Having a Google provided service solution to the merging problem is not an alternative to the best practice as far as minimizing the chances of a listing merging in the first place. The problems leading to mergings revolve around confusion in the NAP (name address and phone) between two distinct listings causing two clusters to become one. Here is a check list to prevent or possibly cure mergings while we are waiting for Google’s solution and to prevent them in the future.

1)Be sure that your business name is short and not keyword spammy. The longer it is and the more similar it is to other spammy business titles the greater the chance of a merge

2)Be sure that your phone number is unique to your business. If your number was previously used by a similar and/or nearby business the chances of a merge go up immeasurably.

3)Be sure that your address is a unique reflection of your actual location.

4)Reinforce the name, address and phone number by widespread dissemination of the basic business NAP throughout the local ecosystem.

5)Carefully position your business on the Map when you edit your business in Places.

6)Be sure that you provide reinforcing geo signals to Google via a KML file, geo-sitemap, hCard, geo-tagged photos, myMap references. Confirm that the geo info provided in all these geo-references is accurate to the specific lat-long minute and second.

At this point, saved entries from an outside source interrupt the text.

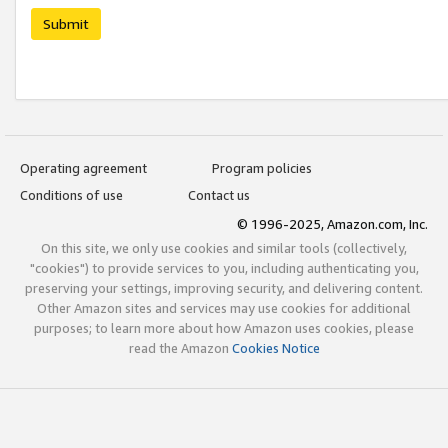
Submit
Operating agreement
Program policies
Conditions of use
Contact us
© 1996-2025, Amazon.com, Inc.
On this site, we only use cookies and similar tools (collectively,
"cookies") to provide services to you, including authenticating you,
preserving your settings, improving security, and delivering content.
Other Amazon sites and services may use cookies for additional
purposes; to learn more about how Amazon uses cookies, please
read the Amazon
Cookies Notice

Remember that Google’s algo is just an algo and if you nuke a listing without changing anything of the underlying data and signals that the algo looks at, the algo is likely to merge the two listings again.

I am hopeful that Google’s customer service solution might put in place some override to keep it from happening again but there is also the danger that citations, reviews and other data might be wrongly associated with the other listing so doing the above is still a good idea.